● **EXERCISE AIM**
Every line of the following records that includes "Research" should be copied.

[RECORD SET Boundary: Start]

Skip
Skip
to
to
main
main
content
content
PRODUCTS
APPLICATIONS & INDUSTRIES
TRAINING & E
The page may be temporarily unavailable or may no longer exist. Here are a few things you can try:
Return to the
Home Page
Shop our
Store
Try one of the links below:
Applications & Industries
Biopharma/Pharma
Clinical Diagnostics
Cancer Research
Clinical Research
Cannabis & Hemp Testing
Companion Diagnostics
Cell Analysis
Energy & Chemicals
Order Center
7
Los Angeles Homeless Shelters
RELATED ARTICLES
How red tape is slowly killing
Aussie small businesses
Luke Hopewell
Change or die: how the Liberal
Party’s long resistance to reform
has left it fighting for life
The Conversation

[RECORD SET Boundary: End]
[RECORD SET Boundary: Start]

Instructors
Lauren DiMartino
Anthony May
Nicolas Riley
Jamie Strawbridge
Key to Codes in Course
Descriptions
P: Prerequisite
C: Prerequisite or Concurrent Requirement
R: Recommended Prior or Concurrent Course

[RECORD SET Boundary: End]

● **RESULT BELOW**
Cancer Research
Clinical Research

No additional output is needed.